Given entries =>

++++++++++++++++++++

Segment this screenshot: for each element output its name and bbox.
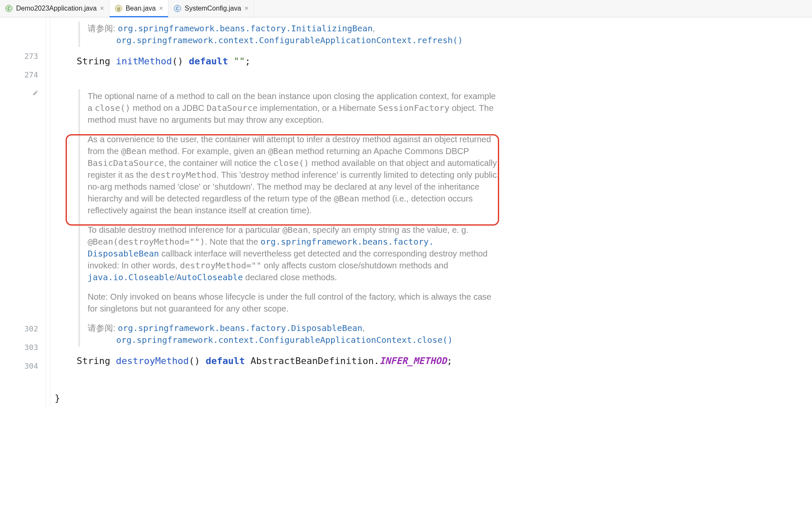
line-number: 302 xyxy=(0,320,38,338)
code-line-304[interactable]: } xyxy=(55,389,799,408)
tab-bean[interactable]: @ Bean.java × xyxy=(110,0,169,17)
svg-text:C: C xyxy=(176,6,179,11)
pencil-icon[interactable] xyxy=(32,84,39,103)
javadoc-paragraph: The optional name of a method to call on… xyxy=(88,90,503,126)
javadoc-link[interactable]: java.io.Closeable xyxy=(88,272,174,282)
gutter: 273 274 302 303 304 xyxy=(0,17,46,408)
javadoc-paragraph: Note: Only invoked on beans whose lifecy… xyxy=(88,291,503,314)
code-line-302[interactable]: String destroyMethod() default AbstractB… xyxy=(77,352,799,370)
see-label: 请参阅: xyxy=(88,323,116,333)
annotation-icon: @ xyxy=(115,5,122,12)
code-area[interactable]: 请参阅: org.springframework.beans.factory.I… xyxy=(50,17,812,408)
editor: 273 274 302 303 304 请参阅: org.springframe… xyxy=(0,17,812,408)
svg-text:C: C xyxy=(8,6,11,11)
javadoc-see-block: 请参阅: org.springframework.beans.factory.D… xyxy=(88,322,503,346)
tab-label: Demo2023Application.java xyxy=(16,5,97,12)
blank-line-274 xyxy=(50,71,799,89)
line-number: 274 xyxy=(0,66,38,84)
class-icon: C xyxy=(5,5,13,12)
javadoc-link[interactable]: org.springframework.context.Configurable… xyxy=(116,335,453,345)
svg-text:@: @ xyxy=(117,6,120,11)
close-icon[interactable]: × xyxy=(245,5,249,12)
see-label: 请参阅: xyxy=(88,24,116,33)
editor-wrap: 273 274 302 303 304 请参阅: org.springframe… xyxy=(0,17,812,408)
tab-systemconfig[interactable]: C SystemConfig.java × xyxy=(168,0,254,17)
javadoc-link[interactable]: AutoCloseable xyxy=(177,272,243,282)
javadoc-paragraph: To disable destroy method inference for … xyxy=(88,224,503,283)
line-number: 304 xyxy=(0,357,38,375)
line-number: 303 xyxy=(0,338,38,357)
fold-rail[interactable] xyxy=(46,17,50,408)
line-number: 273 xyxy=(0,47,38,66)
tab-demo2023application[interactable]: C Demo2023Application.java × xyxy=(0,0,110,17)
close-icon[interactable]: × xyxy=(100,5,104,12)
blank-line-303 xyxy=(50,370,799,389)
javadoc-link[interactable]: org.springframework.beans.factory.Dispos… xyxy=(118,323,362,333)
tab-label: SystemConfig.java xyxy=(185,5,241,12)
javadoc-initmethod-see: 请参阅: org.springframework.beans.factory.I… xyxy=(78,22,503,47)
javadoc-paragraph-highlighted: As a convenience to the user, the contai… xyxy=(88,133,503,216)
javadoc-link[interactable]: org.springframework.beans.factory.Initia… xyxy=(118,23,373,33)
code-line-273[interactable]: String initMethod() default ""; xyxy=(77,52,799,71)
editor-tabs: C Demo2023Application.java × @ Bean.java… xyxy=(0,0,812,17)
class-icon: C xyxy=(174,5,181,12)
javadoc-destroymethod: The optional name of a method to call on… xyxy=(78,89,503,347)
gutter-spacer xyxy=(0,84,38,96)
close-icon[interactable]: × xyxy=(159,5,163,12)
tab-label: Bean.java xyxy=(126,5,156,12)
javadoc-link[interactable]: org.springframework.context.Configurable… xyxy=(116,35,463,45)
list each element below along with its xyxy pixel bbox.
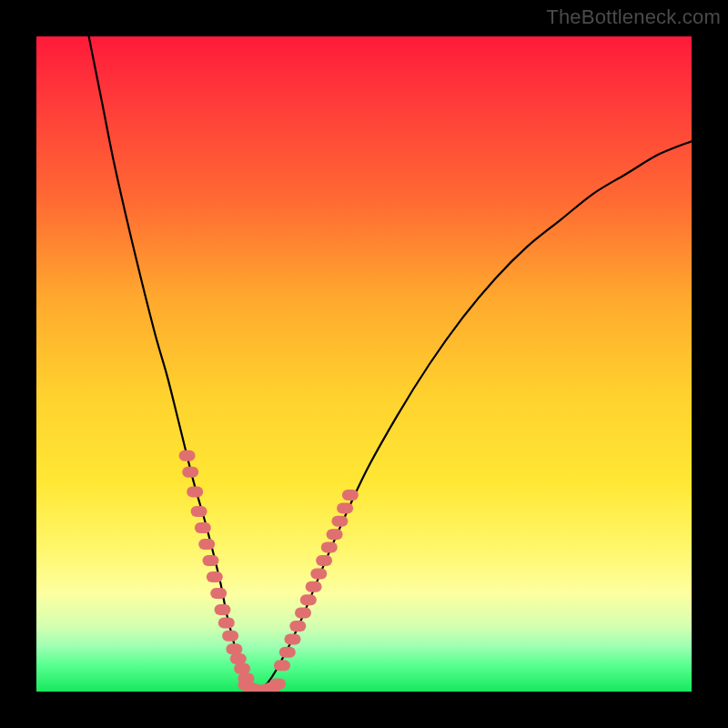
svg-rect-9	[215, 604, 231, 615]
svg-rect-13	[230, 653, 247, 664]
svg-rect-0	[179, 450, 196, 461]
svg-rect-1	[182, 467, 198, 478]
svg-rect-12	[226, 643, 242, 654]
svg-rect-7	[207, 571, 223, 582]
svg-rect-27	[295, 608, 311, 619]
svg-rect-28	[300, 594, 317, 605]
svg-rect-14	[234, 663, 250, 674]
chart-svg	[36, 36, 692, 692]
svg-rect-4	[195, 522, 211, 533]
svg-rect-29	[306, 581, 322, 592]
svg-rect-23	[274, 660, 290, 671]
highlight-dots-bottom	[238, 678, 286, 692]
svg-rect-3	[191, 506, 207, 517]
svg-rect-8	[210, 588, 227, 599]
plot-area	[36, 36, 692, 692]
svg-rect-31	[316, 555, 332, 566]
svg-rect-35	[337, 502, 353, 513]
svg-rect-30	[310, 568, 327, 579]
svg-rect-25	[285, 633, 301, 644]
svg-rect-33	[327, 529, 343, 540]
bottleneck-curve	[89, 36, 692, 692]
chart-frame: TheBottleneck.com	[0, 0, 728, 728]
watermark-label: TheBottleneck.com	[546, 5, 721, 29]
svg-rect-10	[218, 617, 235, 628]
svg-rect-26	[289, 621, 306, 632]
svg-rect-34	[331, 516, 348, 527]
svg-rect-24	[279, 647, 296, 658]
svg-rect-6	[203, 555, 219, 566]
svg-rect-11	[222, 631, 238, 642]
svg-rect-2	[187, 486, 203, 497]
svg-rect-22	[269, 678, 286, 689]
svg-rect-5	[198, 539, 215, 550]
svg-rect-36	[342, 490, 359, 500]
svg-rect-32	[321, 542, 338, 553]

++++++++++++++++++++

Task directions => Only lines containing "paragraph" belong in the answer; copy every such line from the records.

Output =>
javadoc-paragraph: The optional name of a method to call on… xyxy=(88,90,503,126)
javadoc-paragraph: Note: Only invoked on beans whose lifecy… xyxy=(88,291,503,314)
javadoc-paragraph: To disable destroy method inference for … xyxy=(88,224,503,283)
javadoc-paragraph-highlighted: As a convenience to the user, the contai… xyxy=(88,133,503,216)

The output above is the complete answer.